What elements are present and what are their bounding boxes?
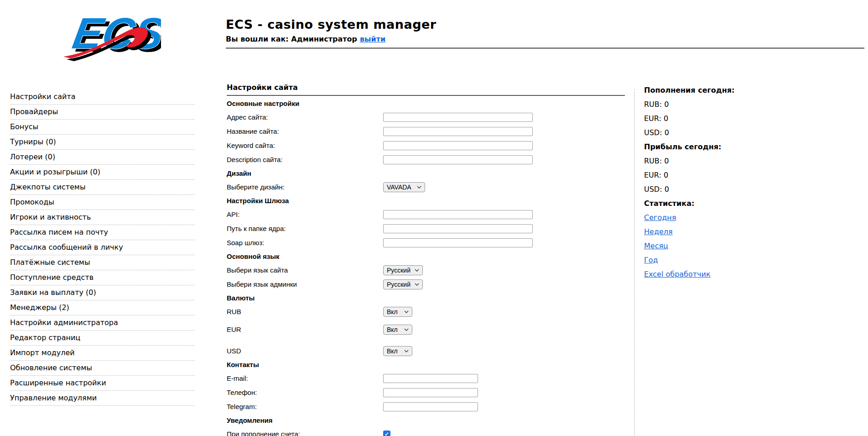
design-label: Выберите дизайн:: [227, 183, 383, 191]
usd-select[interactable]: Вкл: [383, 346, 412, 356]
eur-select-value: Вкл: [387, 326, 398, 333]
checkmark-icon: ✓: [385, 431, 389, 436]
section-heading-basic: Основные настройки: [227, 97, 625, 110]
usd-select-value: Вкл: [387, 347, 398, 355]
profit-today-title: Прибыль сегодня:: [644, 140, 795, 154]
soap-field: Soap шлюз:: [227, 236, 625, 250]
section-heading-language: Основной язык: [227, 250, 625, 263]
deposits-rub: RUB0: [644, 97, 795, 111]
deposits-today-title: Пополнения сегодня:: [644, 83, 795, 97]
currency-code: EUR: [644, 171, 664, 179]
logout-link[interactable]: выйти: [360, 35, 385, 43]
stats-link-excel-handler[interactable]: Excel обработчик: [644, 270, 711, 278]
chevron-down-icon: [417, 186, 421, 189]
sidebar-item-tournaments[interactable]: Турниры (0): [10, 135, 195, 150]
phone-label: Телефон:: [227, 389, 383, 396]
deposit-notify-checkbox[interactable]: ✓: [383, 431, 390, 436]
sidebar-item-players-activity[interactable]: Игроки и активность: [10, 210, 195, 225]
core-path-label: Путь к папке ядра:: [227, 225, 383, 232]
section-heading-currencies: Валюты: [227, 291, 625, 305]
stats-link-year[interactable]: Год: [644, 256, 658, 264]
deposits-usd: USD0: [644, 126, 795, 140]
currency-code: EUR: [644, 114, 664, 123]
header: ECS - casino system manager Вы вошли как…: [226, 17, 864, 49]
stats-link-week[interactable]: Неделя: [644, 227, 673, 236]
section-heading-design: Дизайн: [227, 167, 625, 180]
page-title: ECS - casino system manager: [226, 17, 864, 32]
phone-input[interactable]: [383, 388, 478, 397]
sidebar-menu: Настройки сайта Провайдеры Бонусы Турнир…: [10, 89, 195, 406]
sidebar-item-payout-requests[interactable]: Заявки на выплату (0): [10, 285, 195, 300]
sidebar-item-system-update[interactable]: Обновление системы: [10, 361, 195, 376]
rub-select[interactable]: Вкл: [383, 307, 412, 317]
page: ECS ECS ECS - casino system manager Вы в…: [0, 0, 868, 436]
design-select[interactable]: VAVADA: [383, 182, 425, 192]
rub-select-value: Вкл: [387, 308, 398, 315]
main-title-divider: [227, 95, 625, 96]
sidebar-item-incoming-funds[interactable]: Поступление средств: [10, 270, 195, 285]
site-settings-form: Настройки сайта Основные настройки Адрес…: [227, 83, 625, 436]
login-status: Вы вошли как: Администратор: [226, 35, 357, 43]
design-field: Выберите дизайн: VAVADA: [227, 180, 625, 194]
design-select-value: VAVADA: [387, 184, 411, 191]
section-heading-contacts: Контакты: [227, 358, 625, 371]
sidebar-item-module-import[interactable]: Импорт модулей: [10, 346, 195, 361]
admin-lang-select-value: Русский: [387, 281, 411, 288]
sidebar-item-promotions[interactable]: Акции и розыгрыши (0): [10, 165, 195, 180]
telegram-input[interactable]: [383, 402, 478, 411]
site-description-label: Description сайта:: [227, 156, 383, 163]
rub-field: RUB Вкл: [227, 305, 625, 319]
content-divider: [634, 89, 635, 436]
sidebar-item-lotteries[interactable]: Лотереи (0): [10, 150, 195, 165]
telegram-field: Telegram:: [227, 399, 625, 414]
core-path-input[interactable]: [383, 224, 533, 233]
currency-code: USD: [644, 128, 665, 137]
currency-code: RUB: [644, 157, 664, 165]
sidebar-item-page-editor[interactable]: Редактор страниц: [10, 331, 195, 346]
currency-value: 0: [665, 185, 669, 194]
admin-lang-select[interactable]: Русский: [383, 279, 423, 289]
section-heading-gateway: Настройки Шлюза: [227, 194, 625, 207]
sidebar-item-module-management[interactable]: Управление модулями: [10, 391, 195, 406]
sidebar-item-jackpots[interactable]: Джекпоты системы: [10, 180, 195, 195]
site-lang-field: Выбери язык сайта Русский: [227, 263, 625, 277]
email-label: E-mail:: [227, 374, 383, 382]
site-lang-select[interactable]: Русский: [383, 265, 423, 275]
site-lang-select-value: Русский: [387, 267, 411, 274]
sidebar-item-email-mailing[interactable]: Рассылка писем на почту: [10, 225, 195, 240]
site-address-label: Адрес сайта:: [227, 113, 383, 121]
rub-label: RUB: [227, 308, 383, 315]
sidebar-item-site-settings[interactable]: Настройки сайта: [10, 89, 195, 105]
sidebar-item-pm-mailing[interactable]: Рассылка сообщений в личку: [10, 240, 195, 255]
site-keyword-input[interactable]: [383, 141, 533, 150]
soap-input[interactable]: [383, 238, 533, 247]
sidebar-item-payment-systems[interactable]: Платёжные системы: [10, 255, 195, 270]
sidebar-item-promocodes[interactable]: Промокоды: [10, 195, 195, 210]
site-address-field: Адрес сайта:: [227, 110, 625, 124]
email-input[interactable]: [383, 374, 478, 383]
currency-code: USD: [644, 185, 665, 194]
sidebar-item-bonuses[interactable]: Бонусы: [10, 120, 195, 135]
api-input[interactable]: [383, 210, 533, 219]
sidebar-item-managers[interactable]: Менеджеры (2): [10, 300, 195, 315]
chevron-down-icon: [404, 310, 409, 313]
eur-select[interactable]: Вкл: [383, 325, 412, 335]
api-label: API:: [227, 210, 383, 218]
sidebar-item-advanced-settings[interactable]: Расширенные настройки: [10, 376, 195, 391]
sidebar-item-admin-settings[interactable]: Настройки администратора: [10, 315, 195, 331]
stats-link-month[interactable]: Месяц: [644, 242, 668, 250]
currency-value: 0: [665, 128, 669, 137]
usd-field: USD Вкл: [227, 344, 625, 358]
phone-field: Телефон:: [227, 385, 625, 399]
site-address-input[interactable]: [383, 113, 533, 122]
profit-usd: USD0: [644, 182, 795, 196]
site-keyword-label: Keyword сайта:: [227, 142, 383, 149]
currency-value: 0: [664, 100, 669, 109]
sidebar-item-providers[interactable]: Провайдеры: [10, 105, 195, 120]
deposit-notify-field: При пополнение счета: ✓: [227, 427, 625, 436]
site-name-input[interactable]: [383, 127, 533, 136]
stats-link-today[interactable]: Сегодня: [644, 213, 676, 222]
api-field: API:: [227, 207, 625, 221]
stats-panel: Пополнения сегодня: RUB0 EUR0 USD0 Прибы…: [644, 83, 795, 281]
site-description-input[interactable]: [383, 155, 533, 164]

--------------------

## DIRECTIONS
Pictures do not go in the copy; print every entry exactly as it stands.

## EXERCISE OUTPUT
What elements are present and what are their bounding boxes?
design-label: Выберите дизайн:: [227, 183, 383, 191]
usd-select[interactable]: Вкл: [383, 346, 412, 356]
eur-select-value: Вкл: [387, 326, 398, 333]
checkmark-icon: ✓: [385, 431, 389, 436]
section-heading-basic: Основные настройки: [227, 97, 625, 110]
usd-select-value: Вкл: [387, 347, 398, 355]
profit-today-title: Прибыль сегодня:: [644, 140, 795, 154]
soap-field: Soap шлюз:: [227, 236, 625, 250]
section-heading-language: Основной язык: [227, 250, 625, 263]
deposits-rub: RUB0: [644, 97, 795, 111]
deposits-today-title: Пополнения сегодня:: [644, 83, 795, 97]
currency-code: EUR: [644, 171, 664, 179]
logout-link[interactable]: выйти: [360, 35, 385, 43]
stats-link-excel-handler[interactable]: Excel обработчик: [644, 270, 711, 278]
chevron-down-icon: [417, 186, 421, 189]
sidebar-item-tournaments[interactable]: Турниры (0): [10, 135, 195, 150]
phone-label: Телефон:: [227, 389, 383, 396]
deposit-notify-checkbox[interactable]: ✓: [383, 431, 390, 436]
sidebar-item-players-activity[interactable]: Игроки и активность: [10, 210, 195, 225]
core-path-label: Путь к папке ядра:: [227, 225, 383, 232]
section-heading-currencies: Валюты: [227, 291, 625, 305]
stats-link-year[interactable]: Год: [644, 256, 658, 264]
deposits-usd: USD0: [644, 126, 795, 140]
currency-code: EUR: [644, 114, 664, 123]
header: ECS - casino system manager Вы вошли как…: [226, 17, 864, 49]
stats-link-week[interactable]: Неделя: [644, 227, 673, 236]
section-heading-design: Дизайн: [227, 167, 625, 180]
page-title: ECS - casino system manager: [226, 17, 864, 32]
phone-input[interactable]: [383, 388, 478, 397]
sidebar-menu: Настройки сайта Провайдеры Бонусы Турнир…: [10, 89, 195, 406]
sidebar-item-payout-requests[interactable]: Заявки на выплату (0): [10, 285, 195, 300]
sidebar-item-system-update[interactable]: Обновление системы: [10, 361, 195, 376]
rub-select[interactable]: Вкл: [383, 307, 412, 317]
page: ECS ECS ECS - casino system manager Вы в…: [0, 0, 868, 436]
design-select[interactable]: VAVADA: [383, 182, 425, 192]
rub-select-value: Вкл: [387, 308, 398, 315]
main-title-divider: [227, 95, 625, 96]
sidebar-item-incoming-funds[interactable]: Поступление средств: [10, 270, 195, 285]
site-settings-form: Настройки сайта Основные настройки Адрес…: [227, 83, 625, 436]
login-status: Вы вошли как: Администратор: [226, 35, 357, 43]
design-field: Выберите дизайн: VAVADA: [227, 180, 625, 194]
design-select-value: VAVADA: [387, 184, 411, 191]
section-heading-contacts: Контакты: [227, 358, 625, 371]
sidebar-item-module-import[interactable]: Импорт модулей: [10, 346, 195, 361]
admin-lang-select-value: Русский: [387, 281, 411, 288]
sidebar-item-promotions[interactable]: Акции и розыгрыши (0): [10, 165, 195, 180]
telegram-input[interactable]: [383, 402, 478, 411]
site-description-label: Description сайта:: [227, 156, 383, 163]
rub-field: RUB Вкл: [227, 305, 625, 319]
content-divider: [634, 89, 635, 436]
sidebar-item-lotteries[interactable]: Лотереи (0): [10, 150, 195, 165]
telegram-field: Telegram:: [227, 399, 625, 414]
core-path-input[interactable]: [383, 224, 533, 233]
currency-code: USD: [644, 128, 665, 137]
currency-code: RUB: [644, 157, 664, 165]
sidebar-item-page-editor[interactable]: Редактор страниц: [10, 331, 195, 346]
currency-value: 0: [665, 185, 669, 194]
admin-lang-select[interactable]: Русский: [383, 279, 423, 289]
section-heading-gateway: Настройки Шлюза: [227, 194, 625, 207]
sidebar-item-module-management[interactable]: Управление модулями: [10, 391, 195, 406]
sidebar-item-jackpots[interactable]: Джекпоты системы: [10, 180, 195, 195]
site-lang-field: Выбери язык сайта Русский: [227, 263, 625, 277]
email-label: E-mail:: [227, 374, 383, 382]
site-lang-select[interactable]: Русский: [383, 265, 423, 275]
site-lang-select-value: Русский: [387, 267, 411, 274]
sidebar-item-email-mailing[interactable]: Рассылка писем на почту: [10, 225, 195, 240]
site-address-label: Адрес сайта:: [227, 113, 383, 121]
rub-label: RUB: [227, 308, 383, 315]
sidebar-item-site-settings[interactable]: Настройки сайта: [10, 89, 195, 105]
sidebar-item-pm-mailing[interactable]: Рассылка сообщений в личку: [10, 240, 195, 255]
site-keyword-input[interactable]: [383, 141, 533, 150]
soap-input[interactable]: [383, 238, 533, 247]
sidebar-item-payment-systems[interactable]: Платёжные системы: [10, 255, 195, 270]
sidebar-item-promocodes[interactable]: Промокоды: [10, 195, 195, 210]
site-address-field: Адрес сайта:: [227, 110, 625, 124]
email-input[interactable]: [383, 374, 478, 383]
currency-code: USD: [644, 185, 665, 194]
sidebar-item-bonuses[interactable]: Бонусы: [10, 120, 195, 135]
api-input[interactable]: [383, 210, 533, 219]
sidebar-item-managers[interactable]: Менеджеры (2): [10, 300, 195, 315]
chevron-down-icon: [404, 310, 409, 313]
eur-select[interactable]: Вкл: [383, 325, 412, 335]
api-label: API:: [227, 210, 383, 218]
sidebar-item-advanced-settings[interactable]: Расширенные настройки: [10, 376, 195, 391]
sidebar-item-admin-settings[interactable]: Настройки администратора: [10, 315, 195, 331]
stats-link-month[interactable]: Месяц: [644, 242, 668, 250]
currency-value: 0: [665, 128, 669, 137]
usd-field: USD Вкл: [227, 344, 625, 358]
phone-field: Телефон:: [227, 385, 625, 399]
site-address-input[interactable]: [383, 113, 533, 122]
profit-usd: USD0: [644, 182, 795, 196]
site-keyword-label: Keyword сайта:: [227, 142, 383, 149]
currency-value: 0: [664, 100, 669, 109]
sidebar-item-providers[interactable]: Провайдеры: [10, 105, 195, 120]
deposit-notify-field: При пополнение счета: ✓: [227, 427, 625, 436]
site-name-input[interactable]: [383, 127, 533, 136]
stats-link-today[interactable]: Сегодня: [644, 213, 676, 222]
api-field: API:: [227, 207, 625, 221]
stats-panel: Пополнения сегодня: RUB0 EUR0 USD0 Прибы…: [644, 83, 795, 281]
site-description-input[interactable]: [383, 155, 533, 164]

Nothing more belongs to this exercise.